(Input for this task):

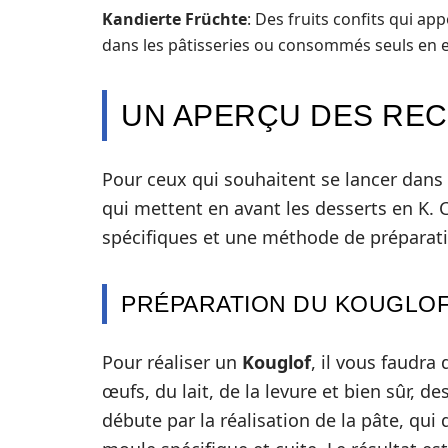
Kandierte Früchte
: Des fruits confits qui ap
dans les pâtisseries ou consommés seuls en e
UN APERÇU DES REC
Pour ceux qui souhaitent se lancer dans l
qui mettent en avant les desserts en K. 
spécifiques et une méthode de préparati
PRÉPARATION DU KOUGLO
Pour réaliser un
Kouglof
, il vous faudra
œufs, du lait, de la levure et bien sûr, 
débute par la réalisation de la pâte, qui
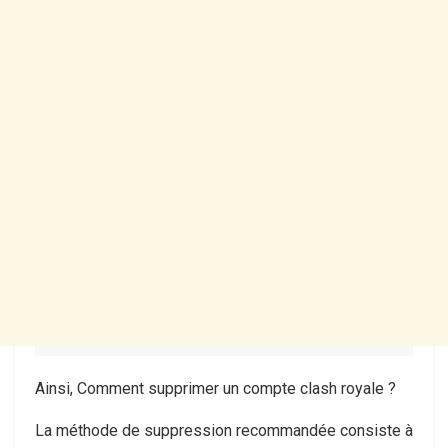
Ainsi, Comment supprimer un compte clash royale ?
La méthode de suppression recommandée consiste à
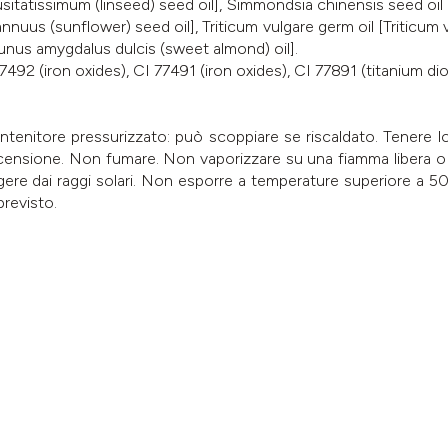
m usitatissimum (linseed) seed oil], Simmondsia chinensis seed oil
nuus (sunflower) seed oil], Triticum vulgare germ oil [Triticum 
Prunus amygdalus dulcis (sweet almond) oil].
7492 (iron oxides), CI 77491 (iron oxides), CI 77891 (titanium dio
enitore pressurizzato: può scoppiare se riscaldato. Tenere lont
i accensione. Non fumare. Non vaporizzare su una fiamma libera o
ere dai raggi solari. Non esporre a temperature superiore a 50 
previsto.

(The task):
Return exactly the lines of the data, and only those, from the line with "nuus (sunflower) seed" through the last line, inclusive.

(Written reply):
nuus (sunflower) seed oil], Triticum vulgare germ oil [Triticum 
Prunus amygdalus dulcis (sweet almond) oil].
7492 (iron oxides), CI 77491 (iron oxides), CI 77891 (titanium dio
enitore pressurizzato: può scoppiare se riscaldato. Tenere lont
i accensione. Non fumare. Non vaporizzare su una fiamma libera o
ere dai raggi solari. Non esporre a temperature superiore a 50 
previsto.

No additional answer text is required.